With the pictures excluded, repeat every entry exactly.

> **Source material**
· · ·
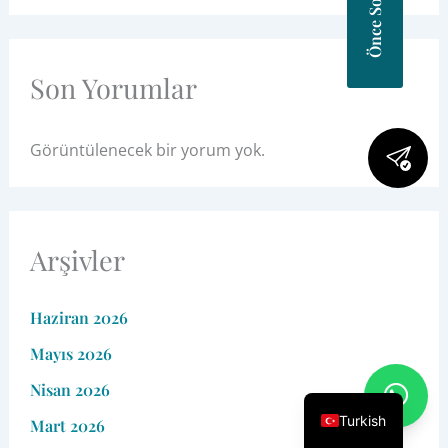
Son Yorumlar
Görüntülenecek bir yorum yok.
Arşivler
Haziran 2026
Mayıs 2026
Nisan 2026
Turkish
Mart 2026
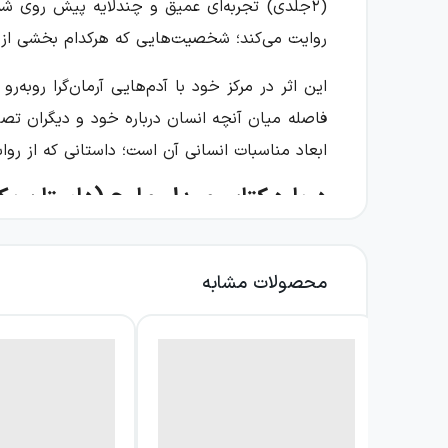
روایت می‌کند؛ شخصیت‌هایی که هرکدام بخشی از سا
این اثر در مرکز خود با آدم‌هایی آرمان‌گرا روب
فاصله میان آنچه انسان درباره خود و دیگران تصور
ابعاد مناسبات انسانی آن است؛ داستانی که از رواب
درباره کتاب میدل مارچ (داستان یک شهر
میدل مارچ رمانی واقع‌گرا و جامعه‌نگر است که در
و ثروتمندان، هرکدام در بافت داستان حضور دارند
محصولات مشابه
نیست؛ شبکه‌ای زنده از مناسبات، قضاوت‌ها و وابس
یکی از محورهای مهم داستان، دوروتیا بروک است؛ ز
دوروتیا در آغاز ازدواجی را انتخاب می‌کند که تص
داستانی موازی، ترتیوس لیدگیت، پزشکی جوان و 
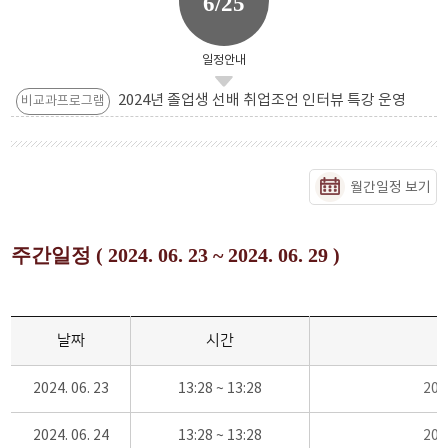
6/25
일정안내
2024년 졸업생 선배 취업조언 인터뷰 특강 운영
비교과프로그램
월간일정 보기
주간일정 ( 2024. 06. 23 ~ 2024. 06. 29 )
날짜
시간
2024. 06. 23
13:28 ~ 13:28
20
2024. 06. 24
13:28 ~ 13:28
20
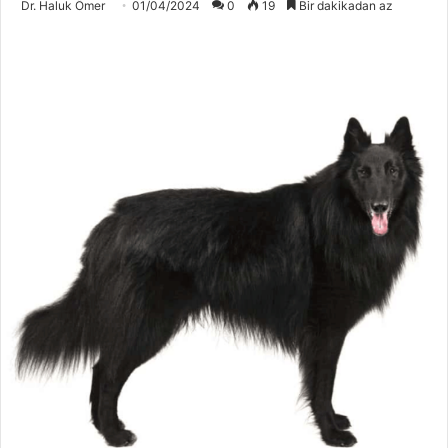
Dr. Haluk Ömer
01/04/2024
0
19
Bir dakikadan az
· · ·
> **Reply to the exercise**
Son Yorumlar
Görüntülenecek bir yorum yok.
Arşivler
Haziran 2026
Mayıs 2026
Nisan 2026
Turkish
Mart 2026
روایت می‌کند؛ شخصیت‌هایی که هرکدام بخشی از سا
این اثر در مرکز خود با آدم‌هایی آرمان‌گرا روب
فاصله میان آنچه انسان درباره خود و دیگران تصور
ابعاد مناسبات انسانی آن است؛ داستانی که از رواب
درباره کتاب میدل مارچ (داستان یک شهر
میدل مارچ رمانی واقع‌گرا و جامعه‌نگر است که در
و ثروتمندان، هرکدام در بافت داستان حضور دارند
محصولات مشابه
نیست؛ شبکه‌ای زنده از مناسبات، قضاوت‌ها و وابس
یکی از محورهای مهم داستان، دوروتیا بروک است؛ ز
دوروتیا در آغاز ازدواجی را انتخاب می‌کند که تص
داستانی موازی، ترتیوس لیدگیت، پزشکی جوان و 
6/25
일정안내
2024년 졸업생 선배 취업조언 인터뷰 특강 운영
비교과프로그램
월간일정 보기
주간일정 ( 2024. 06. 23 ~ 2024. 06. 29 )
날짜
시간
2024. 06. 23
13:28 ~ 13:28
20
2024. 06. 24
13:28 ~ 13:28
20
Dr. Haluk Ömer
01/04/2024
0
19
Bir dakikadan az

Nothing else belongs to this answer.